Hello, I think I'm looking for some advice. I have a wonderful DD and an amazing DH. DD is 4 and we never planned for her to be an only child. In the last year and a half, I had 5 MMCs and one of them was at 12 weeks (after I had found out that he was a boy).
My DD is bright, funny, confident, extroverted, well-behaved and a very good natured child. She is a great traveller, super in a restaurant and curious about everything. She is my little miracle. We have a lovely comfortable life. I am aware many are not so lucky.
We stopped trying for DC2 and have decided try to be positive. If we were only meant to have one then we can afford for her to go to private school and have lots of opportunities that we otherwise couldn't afford. She is very bright (I'm biased) and I think would enjoy these.

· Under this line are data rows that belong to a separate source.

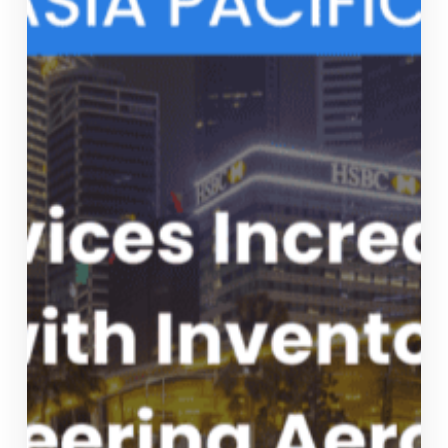
OUR LATEST NEWS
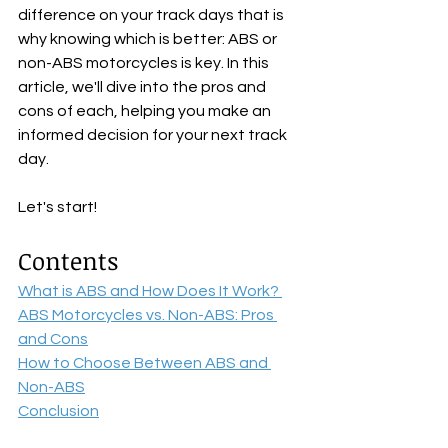
difference on your track days that is 
why knowing which is better: ABS or 
non-ABS motorcycles is key. In this 
article, we'll dive into the pros and 
cons of each, helping you make an 
informed decision for your next track 
day.
Let's start!
Contents
What is ABS and How Does It Work? 
ABS Motorcycles vs. Non-ABS: Pros 
and Cons
How to Choose Between ABS and 
Non-ABS
Conclusion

I also think that having a second child is such an unknown. The birth (I haemorrhaged with DD), and we may not have as "easy" a child.
However, I still think about trying again (in all likelihood this would be futile). I think about the plan to have two. I think about my close relationship with my sister and how my DD will not have that (even though DH doesn't really get on with his sister). I think about how she might be lonely (although she easily makes friends at pre-school). Most of all I think about that baby boy and how I won't get to meet him.
I really don't know what I'm looking for here. I just need to make a decision because the indecision is so hard. Any advice?